O Sony Music Group, uma das maiores gravadoras do mundo, alertou as empresas de inteligência artificial e plataformas de streaming de música para não usarem o conteúdo da empresa sem permissão explícita.

A Sony Music, cujos artistas incluem Lil Nas X e Celine Dion, enviou cartas a mais de 700 empresas num esforço para proteger a sua propriedade intelectual, que inclui capas de álbuns, metadados, composições musicais e letras, de serem utilizadas para treinar modelos de IA.

O “uso não autorizado” de conteúdo do Sony Music Group no “treinamento, desenvolvimento ou comercialização de sistemas de IA” priva a empresa e seus artistas do controle e compensação por essas obras, segundo a carta, obtida pela Bloomberg News.

A violação de direitos autorais tornou-se um grande problema para a IA generativa, que está sendo usada para produzir todos os tipos de conteúdo, de texto a imagens e vídeo.
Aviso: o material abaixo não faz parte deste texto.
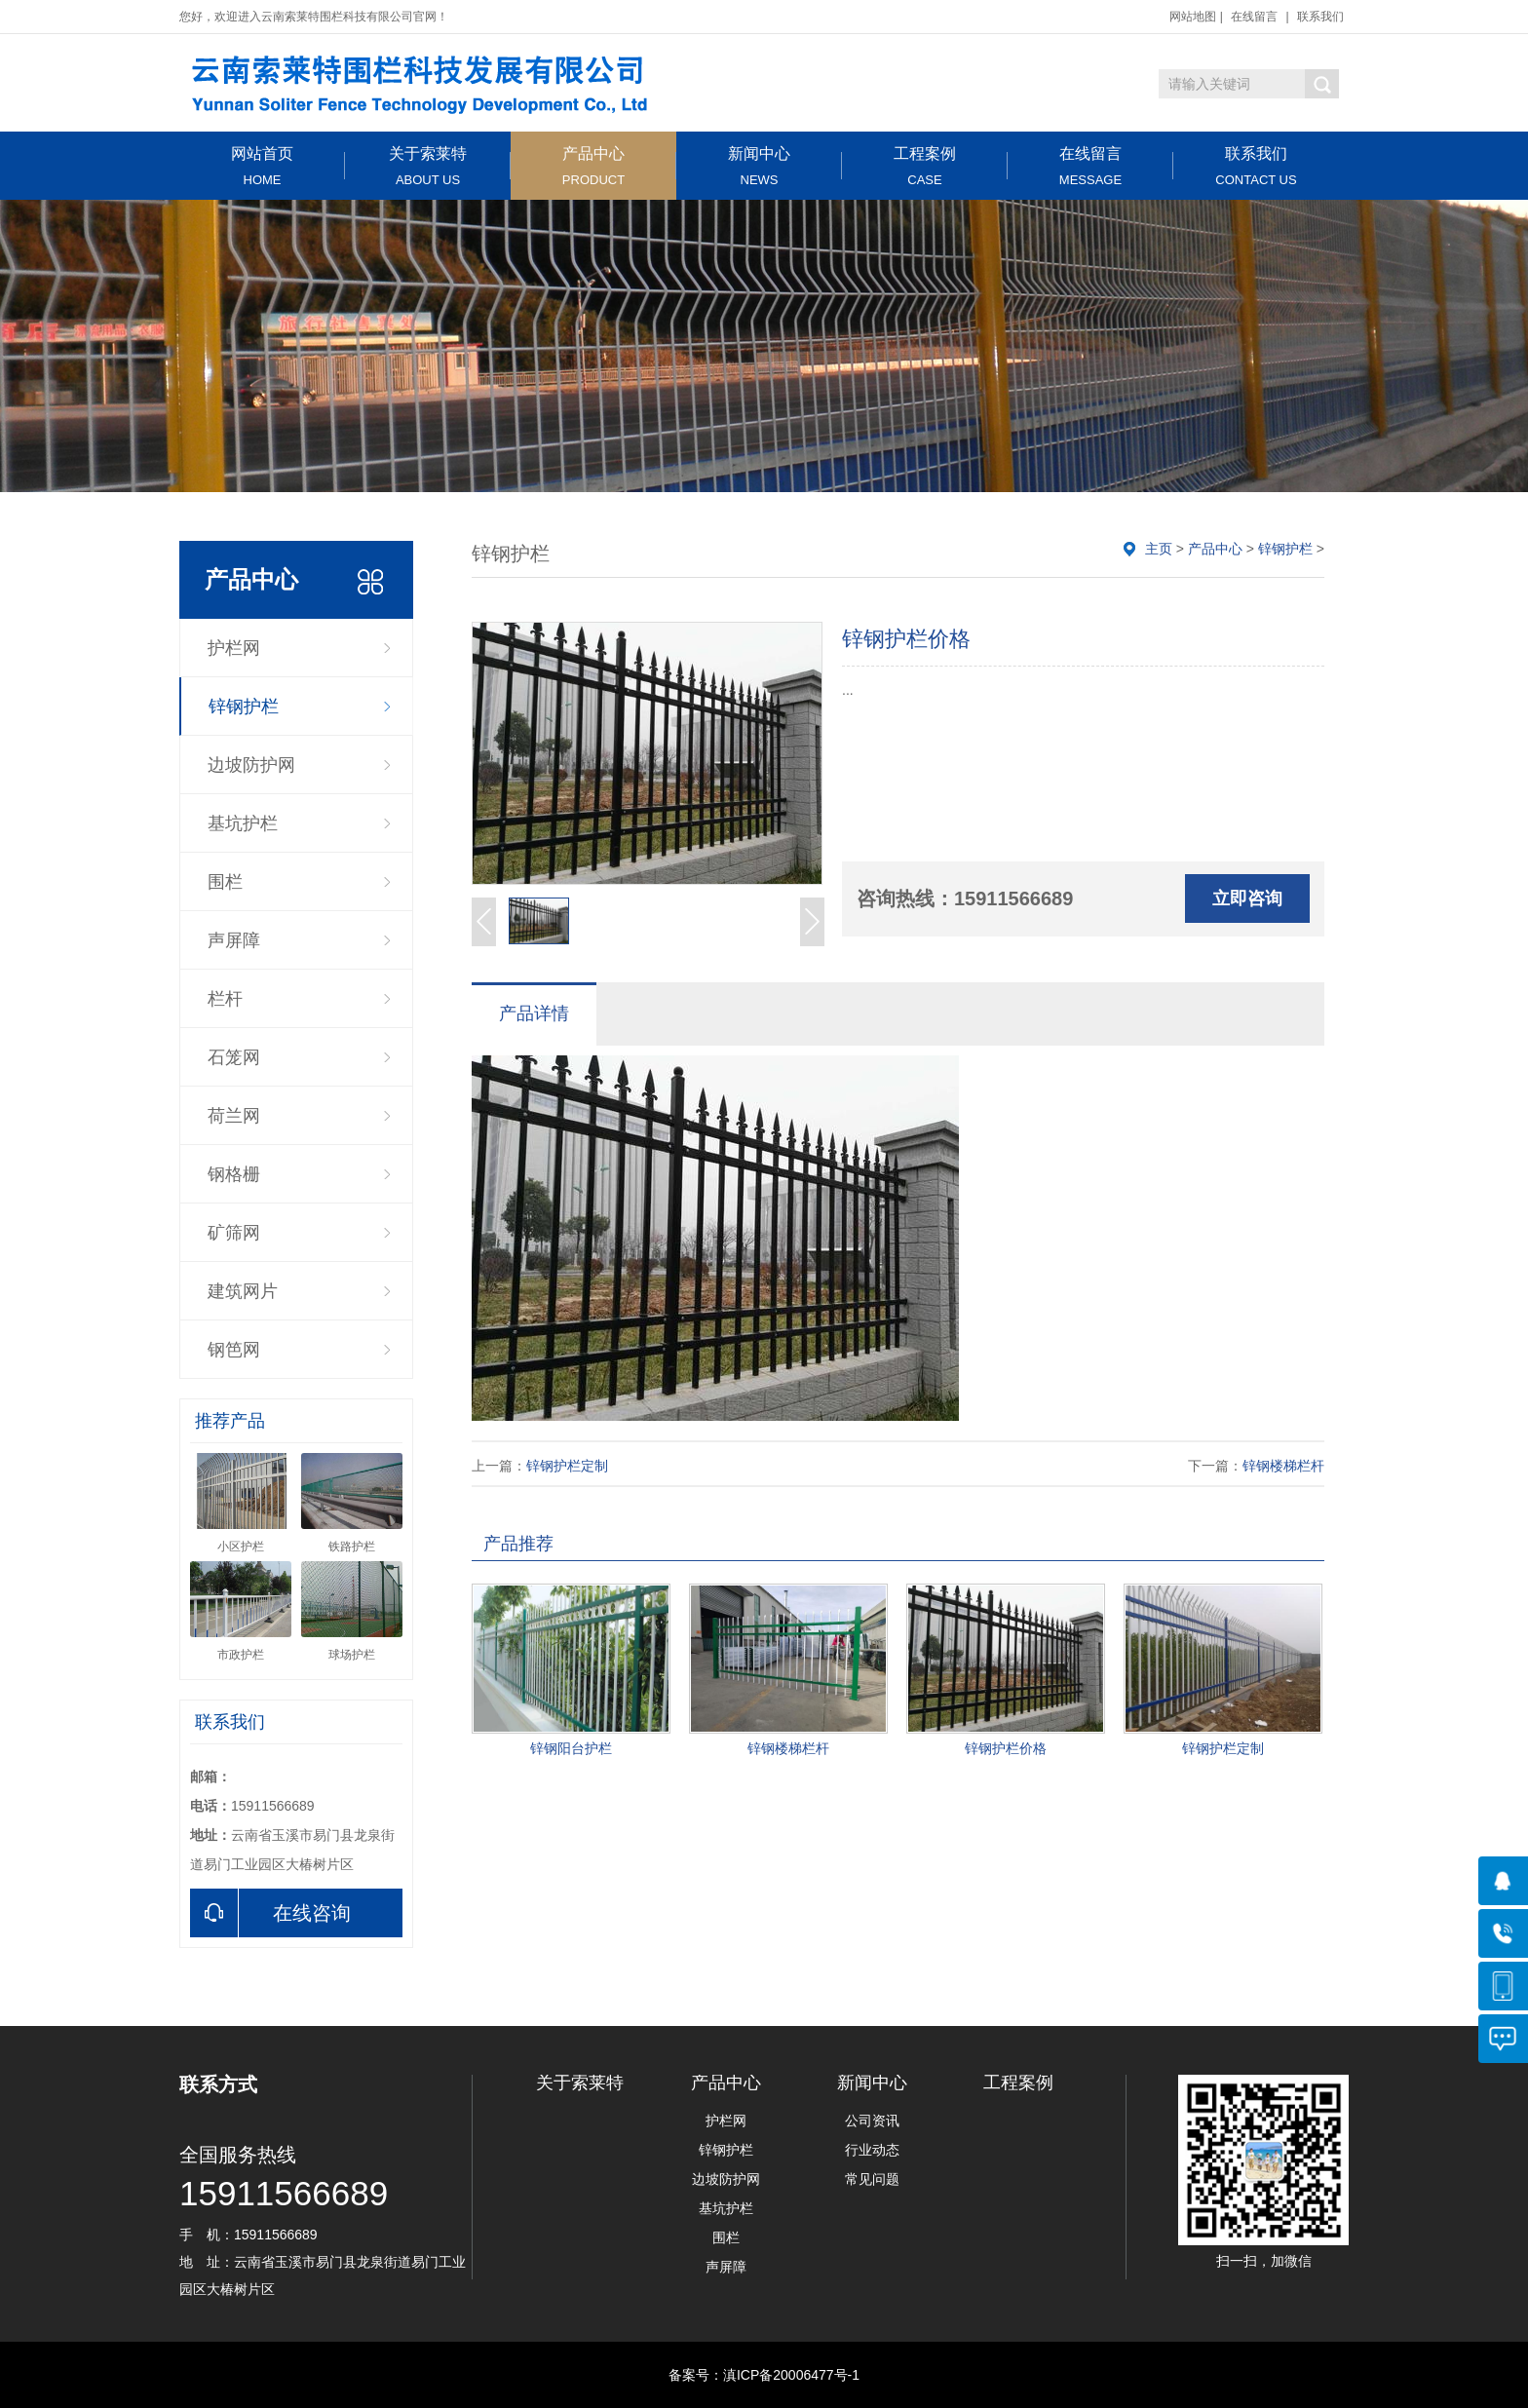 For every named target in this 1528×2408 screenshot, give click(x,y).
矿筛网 (234, 1232)
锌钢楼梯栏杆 (1283, 1465)
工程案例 (925, 166)
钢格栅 (234, 1174)
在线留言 (1254, 16)
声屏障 (234, 940)
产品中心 (593, 166)
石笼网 (234, 1057)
Enquanto atores e escritores de Hollywood entraram em greve no ano passado para proteger o seu trabalho da IA, uma nova safra de startups está produzindo álbuns inteiros de música gerada por IA, aumentando as preocupações sobre os meios de subsistência dos artistas e reacendendo as tensões com as plataformas de streaming.

A Sony Music, juntamente com o resto da indústria, está a lutar para equilibrar o potencial criativo da tecnologia em rápida evolução, ao mesmo tempo que protege os direitos dos artistas e os seus próprios lucros.

“Apoiamos artistas e compositores que assumem a liderança na adoção de novas tecnologias em apoio à sua arte”, disse o Sony Music Group em comunicado na quinta-feira. “No entanto, essa inovação deve garantir que os direitos dos compositores e dos artistas, incluindo os direitos de autor, sejam respeitados.”

O Universal Music Group NV tem sido particularmente franco no último ano e meio, chegando ao ponto de tomar a “opção nuclear” de retirar todo o seu catálogo de músicas do TikTok e processar a startup de IA Anthropic por publicar letras de músicas sem permissão.

Após meses de impasse, a Universal encerrou sua rivalidade com o TikTok da ByteDance Ltd. no início deste mês, com um acordo que garantiu o compromisso de ambas as partes de “trabalhar juntas para garantir que o desenvolvimento da IA ​​​​em toda a indústria musical protegerá a arte humana e a economia que fluir para esses artistas e compositores.

Em outro sinal do crescente conflito entre criadores e empresas de IA, a startup de fala sintética Lovo Inc. foi atingida por uma proposta de ação coletiva na quinta-feira, alegando que a empresa se apropriou indevidamente das vozes dos atores e promoveu enganosamente seu produto como marketing legal de seu uso. Dois dubladores estão tentando representar pessoas cuja voz Lovo usou sem permissão ou compensação com “o propósito de criar ou refinar seu gerador de conversão de texto em fala de IA” ou cujas vozes replicadas por IA foram usadas ou vendidas sem a devida compensação, de acordo com um queixa apresentada no Tribunal Distrital dos EUA para o Distrito Sul de Nova York.

Em muitas jurisdições ao redor do mundo, especialmente na União Europeia, os proprietários de direitos autorais são incentivados a declarar publicamente que o seu conteúdo não deve ser usado para mineração de dados e treinamento em IA sem acordos de licenciamento específicos.

Nos EUA, a indústria musical apoiou a legislação federal no Congresso que protegeria as vozes e imagens dos artistas do uso não autorizado de IA. Em abril, o CEO do Warner Music Group Corp., Robert Kyncl, testemunhou diante de um subcomitê do Congresso, declarando seu apoio à Lei “NO FAKES”.

“Devemos garantir um sistema robusto de licenciamento de mercado livre para permitir a utilização de materiais protegidos por direitos de autor para treinar modelos de IA e uma forte protecção legal para direitos de nome, imagem e voz”, disse ele num depoimento preparado.

Este artigo foi gerado a partir de um feed automatizado de uma agência de notícias sem modificações no texto.